Within the entries below, the lines from the one with "segment left heart atrium" through the one with "Answer in <instances>...</instances>. Find" are to be set down exactly, both ends kept.

GIVEN DATA:
----
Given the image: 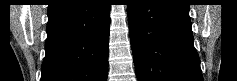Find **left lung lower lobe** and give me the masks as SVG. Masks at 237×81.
----
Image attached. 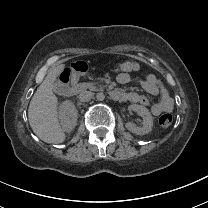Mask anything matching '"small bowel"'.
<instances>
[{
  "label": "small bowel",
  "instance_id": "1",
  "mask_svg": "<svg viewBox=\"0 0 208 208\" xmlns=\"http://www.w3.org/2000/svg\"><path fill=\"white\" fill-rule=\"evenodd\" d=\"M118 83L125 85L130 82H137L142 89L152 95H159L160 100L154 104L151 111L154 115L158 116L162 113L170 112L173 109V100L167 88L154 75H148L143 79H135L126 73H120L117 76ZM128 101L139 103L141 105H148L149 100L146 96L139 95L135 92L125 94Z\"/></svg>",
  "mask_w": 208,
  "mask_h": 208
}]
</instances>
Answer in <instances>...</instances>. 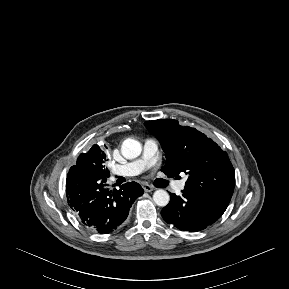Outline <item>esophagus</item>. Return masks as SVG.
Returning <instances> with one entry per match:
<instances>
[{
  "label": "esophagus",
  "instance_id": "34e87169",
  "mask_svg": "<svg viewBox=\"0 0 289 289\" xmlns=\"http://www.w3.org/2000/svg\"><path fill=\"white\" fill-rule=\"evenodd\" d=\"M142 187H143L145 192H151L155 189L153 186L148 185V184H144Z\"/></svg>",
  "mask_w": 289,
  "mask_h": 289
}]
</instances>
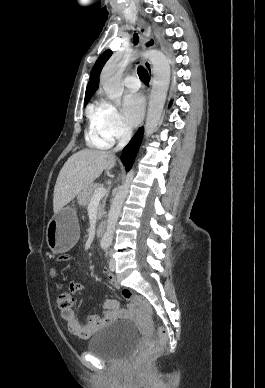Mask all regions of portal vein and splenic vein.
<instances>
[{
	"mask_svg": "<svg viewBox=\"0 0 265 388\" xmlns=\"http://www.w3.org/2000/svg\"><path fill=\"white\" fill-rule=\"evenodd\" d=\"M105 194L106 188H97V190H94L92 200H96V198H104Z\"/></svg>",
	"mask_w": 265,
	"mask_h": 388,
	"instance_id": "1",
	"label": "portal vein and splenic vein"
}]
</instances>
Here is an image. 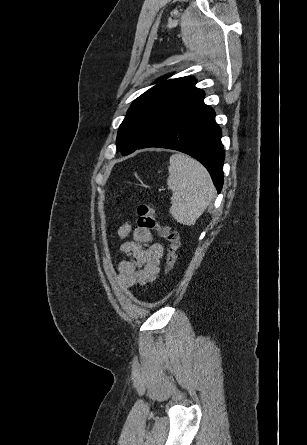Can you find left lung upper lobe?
----
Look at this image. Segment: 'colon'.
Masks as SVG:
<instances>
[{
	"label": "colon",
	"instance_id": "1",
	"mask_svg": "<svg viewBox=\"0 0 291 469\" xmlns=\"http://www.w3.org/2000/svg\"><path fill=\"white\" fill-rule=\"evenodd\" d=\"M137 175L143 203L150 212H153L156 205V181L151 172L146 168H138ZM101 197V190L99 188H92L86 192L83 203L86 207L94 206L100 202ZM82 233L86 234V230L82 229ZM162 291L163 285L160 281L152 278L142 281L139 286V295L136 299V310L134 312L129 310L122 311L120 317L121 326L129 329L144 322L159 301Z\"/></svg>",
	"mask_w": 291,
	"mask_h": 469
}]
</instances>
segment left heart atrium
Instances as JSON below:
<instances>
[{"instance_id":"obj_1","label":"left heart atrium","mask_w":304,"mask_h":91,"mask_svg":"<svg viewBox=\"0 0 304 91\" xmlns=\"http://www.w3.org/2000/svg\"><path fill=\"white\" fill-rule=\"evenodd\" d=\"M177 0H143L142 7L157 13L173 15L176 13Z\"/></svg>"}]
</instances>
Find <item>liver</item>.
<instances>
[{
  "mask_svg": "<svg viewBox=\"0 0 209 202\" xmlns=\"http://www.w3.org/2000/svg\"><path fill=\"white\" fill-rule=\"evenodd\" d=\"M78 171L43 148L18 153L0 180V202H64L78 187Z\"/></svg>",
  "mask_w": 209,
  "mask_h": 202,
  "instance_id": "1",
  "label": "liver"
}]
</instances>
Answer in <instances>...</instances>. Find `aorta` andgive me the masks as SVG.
----
SOLUTION TO THE EXERCISE:
segment left heart atrium
Instances as JSON below:
<instances>
[{"instance_id":"obj_1","label":"left heart atrium","mask_w":304,"mask_h":91,"mask_svg":"<svg viewBox=\"0 0 304 91\" xmlns=\"http://www.w3.org/2000/svg\"><path fill=\"white\" fill-rule=\"evenodd\" d=\"M177 0H143L142 7L157 13L173 15L176 13Z\"/></svg>"}]
</instances>
Find <item>liver</item>.
<instances>
[{
  "mask_svg": "<svg viewBox=\"0 0 209 202\" xmlns=\"http://www.w3.org/2000/svg\"><path fill=\"white\" fill-rule=\"evenodd\" d=\"M78 171L43 148L18 153L0 180V202H64L78 187Z\"/></svg>",
  "mask_w": 209,
  "mask_h": 202,
  "instance_id": "1",
  "label": "liver"
}]
</instances>
Answer in <instances>...</instances>. Find `aorta` andgive me the masks as SVG.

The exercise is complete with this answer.